Each eigenvalue has an associated eigenvector that satisfies the equation \(A\mathbf{v} = \lambda\mathbf{v}\). For \(\lambda_1 = 0\), we solve and find that any vector of the form \(\begin{bmatrix} 1 \ 0 \end{bmatrix}\) is an eigenvector. Similarly, for \(\lambda_2 = 2\), we find \(\begin{bmatrix} 0 \ 1 \end{bmatrix}\) as the eigenvector. Understanding these concepts helps in constructing general solutions to the system of differential equations.

General Solutions

Once we have the eigenvalues and eigenvectors of a matrix corresponding to a linear system, the next step is constructing the general solution. For each eigenvalue and its associated eigenvector, the general solution incorporates terms \(c_1 e^{\lambda_1 t} \mathbf{v}_1 + c_2 e^{\lambda_2 t} \mathbf{v}_2\).
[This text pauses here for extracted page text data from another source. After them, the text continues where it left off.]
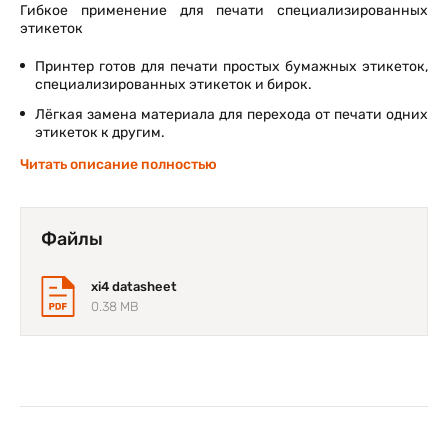
Гибкое применение для печати специализированных
этикеток
Принтер готов для печати простых бумажных этикеток,
специализированных этикеток и бирок.
Лёгкая замена материала для перехода от печати одних
этикеток к другим.
Устойчиво высокое качество печати на материалах
Читать описание полностью
разной толщины.
Принтер Xi4 осуществляет печать материалов разной
ширины с разным разрешением – от миниатюрных
Файлы
этикеток для маркировки компонентов до этикеток
соответствия или самых широких этикеток, например,
для маркировки контейнеров с химическими
xi4 datasheet
веществами.
0.38 MB
Лёгкая интеграция
Встроенный внутренний принт-сервер ZebraNet®
10/100 (Ethernet) и надёжное беспроводное
подключение 802.11b/g позволят интегрировать принтер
In our case, the general solution becomes:

\[ \mathbf{y}(t) = \begin{bmatrix} c_1 \ c_2 e^{2t} \end{bmatrix} \]

This expression summarizes all possible solutions of the system, dependent on constants \(c_1\) and \(c_2\). This formula provides a robust method to understand how various initial conditions will evolve over time.

Trajectory Plotting

Plotting the trajectories of a system of differential equations visually demonstrates the solutions and their behaviors over time. Each trajectory corresponds to different initial conditions determined by varying \(c_1\) and \(c_2\). For our system, plotting the solution \(\mathbf{y}(t) = \begin{bmatrix} c_1 \ c_2 e^{2t} \end{bmatrix}\) gives two distinctive behaviors:

• Horizontal lines when \(c_2 = 0\) since the \(y\)-coordinate remains constant.
• Upward curves when \(c_2 eq 0\) with exponential growth rate in the \(y\)-coordinate.

For more complex visualization, software tools like Desmos or MATLAB can be utilized. These tools help you see the effects of varying constants on the system's behavior.

Matrix Algebra

Matrix algebra forms the backbone for analyzing linear systems of differential equations. Finding eigenvalues and eigenvectors involves operations such as matrix addition, multiplication, and determinant computation. In our task, the matrix \(\begin{bmatrix} 0 & 1 \ -1 & 2 \end{bmatrix}\) functions as our system matrix, and manipulating it through various algebraic steps allows us to gain insights into the system's dynamics.

When solving \(A\mathbf{v} = \lambda\mathbf{v}\), it essentially translates into solving a linear algebraic system for \(\mathbf{v}\) given \(\lambda\). Mastery in matrix algebra techniques not only aids in finding solutions to differential equations but is also applicable across many fields in mathematics and engineering for solving similar linear problems.